Miss Wetherspoon smiled, “Of course you can, dear. After all, I’d have
had to have bought some more tomorrow anyway.”
It suddenly occurred to Alison that Miss Wetherspoon might not be very well off. Perhaps she had been worried about having to buy more food for Jessica.
She refilled the cat’s bowl and set it back down on the floor. Jessica gave her hand a lick of gratitude and then turned her attention to the meat.
“What a lovely little cat she is!” Alison exclaimed. “It seems such a shame to leave her all on her own like this.”
“I know,” Miss Wetherspoon said, with a small sigh. “But I have two very aggressive Siamese and I think she’d be even more unhappy at my place.”
“I could take her,” Alison said, rather too quickly, aware she sounded over eager. “Sorry, you don’t know me. I could be anyone.”
Miss Wetherspoon regarded her, head on one side, then smiled. “No, I’m sure you’re who you say you are, but I ought to check, I suppose. Do you know Jean Harris?”
“Of course I do. She’s Head of the English Department.”
“Well, we could go over to my place and have a cup of tea while I ring her and then we’ll come back and you can take Jessica home. You can leave your address and telephone number and I’ll leave a note for June. I must say it’ll be something of a relief. She’s such a sociable little thing. I don’t like leaving her alone for so long.”
Half an hour later Alison set off down the path to her car with Jessica in a cat carrier and holding a carrier bag filled with what remained of the food. In her handbag was a note with Miss Wetherspoon’s telephone number, that of the vet and that of Miss Blacker’s sister, Ruth.

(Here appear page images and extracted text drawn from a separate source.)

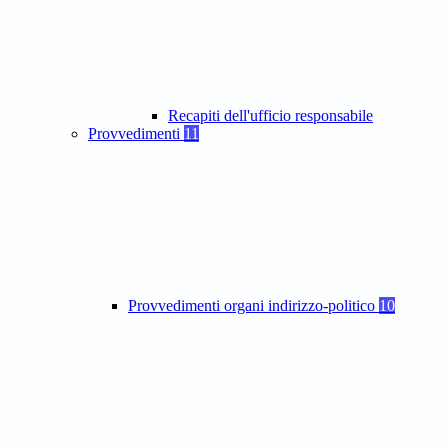
Recapiti dell'ufficio responsabile
Provvedimenti
11
Provvedimenti organi indirizzo-politico
10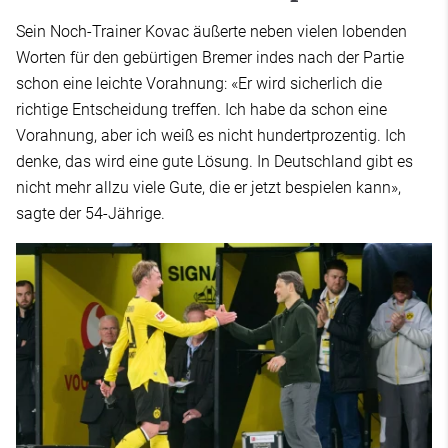
Sein Noch-Trainer Kovac äußerte neben vielen lobenden
Worten für den gebürtigen Bremer indes nach der Partie
schon eine leichte Vorahnung: «Er wird sicherlich die
richtige Entscheidung treffen. Ich habe da schon eine
Vorahnung, aber ich weiß es nicht hundertprozentig. Ich
denke, das wird eine gute Lösung. In Deutschland gibt es
nicht mehr allzu viele Gute, die er jetzt bespielen kann»,
sagte der 54-Jährige.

Miss Wetherspoon followed on behind carrying Jessica’s bed and her toys.
“By the way,” she said, sticking her head through the window just before Alison set off. “I’ve just had a thought. Patsy will know.” Alison frowned. Patsy? Yes, of course, the niece.

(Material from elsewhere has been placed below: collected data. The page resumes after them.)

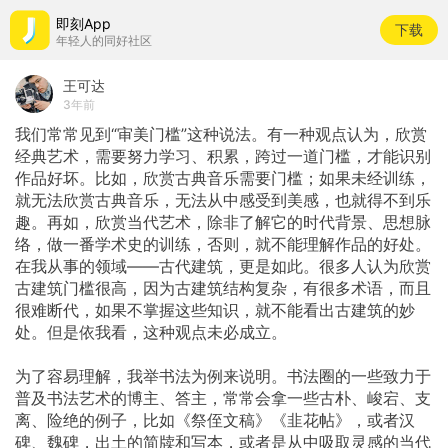
即刻App
下载
年轻人的同好社区
王可达
3年前
我们常常见到“审美门槛”这种说法。有一种观点认为，欣赏
经典艺术，需要努力学习、积累，跨过一道门槛，才能识别
作品好坏。比如，欣赏古典音乐需要门槛；如果未经训练，
就无法欣赏古典音乐，无法从中感受到美感，也就得不到乐
趣。再如，欣赏当代艺术，除非了解它的时代背景、思想脉
络，做一番学术史的训练，否则，就不能理解作品的好处。
在我从事的领域——古代建筑，更是如此。很多人认为欣赏
古建筑门槛很高，因为古建筑结构复杂，有很多术语，而且
很难断代，如果不掌握这些知识，就不能看出古建筑的妙
处。但是依我看，这种观点未必成立。
为了容易理解，我举书法为例来说明。书法圈的一些致力于
普及书法艺术的博主、答主，常常会拿一些古朴、峻宕、支
离、险绝的例子，比如《祭侄文稿》《韭花帖》，或者汉
碑、魏碑，出土的简牍和写本，或者是从中吸取灵感的当代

“Sorry.” She shook her head. “Patsy will know what?”
“She’ll know exactly where June went and when she was due back. She’s like a daughter to her. More so than to her own mother, I’d say.” She gave a loud sniff.
Alison brightened up. “Can you get in touch with her?”
“Easier for you than me, dear. She goes to Graystones,”
Of course she did. Miss Blacker had said so. In the juniors. In fact, she seemed to remember her saying she regularly looked after the child after school.
“I’ll find her. She’ll be in the juniors. You don’t happen to know her surname, do you?”
“Well, I only know her as Patsy. I imagine it’s short for Patricia. And her surname is – just a minute –.” She stood for a moment with her eyes closed. “Owen – like the war poet.”
“Thank you” Alison beamed at the old lady. “I’ll find out what I can and ring you tomorrow.”
“Thank you, my dear.” The old lady’s eyes were very bright. “I’ve been so worried.”
II
The little cat was a great success.
Alison had experienced a few qualms on the way home. It had not occurred to her to ask her mother how she felt about it before agreeing to take care of the little animal. But she need not have worried. Before she could launch into protestations about keeping her in her room and dealing with everything herself, her mother had opened the cat box and snatched up Jessica.
“What a lovely little cat!” she exclaimed, pressing Jessica to her bosom. “Wherever did you get her?”
“How do you know she’s a girl?” Alison laughed, partly with relief.
“She’s far too pretty to be a boy, aren’t you, Sweetie?” Mum nuzzled her face into Jessica’s fur.
“Well, you’re right, as it happens. She’s called Jessica. But don’t get too carried away. I’m just looking after her for a friend.”
Alison put the kettle on and made the tea while she filled her mother in on the events of the day.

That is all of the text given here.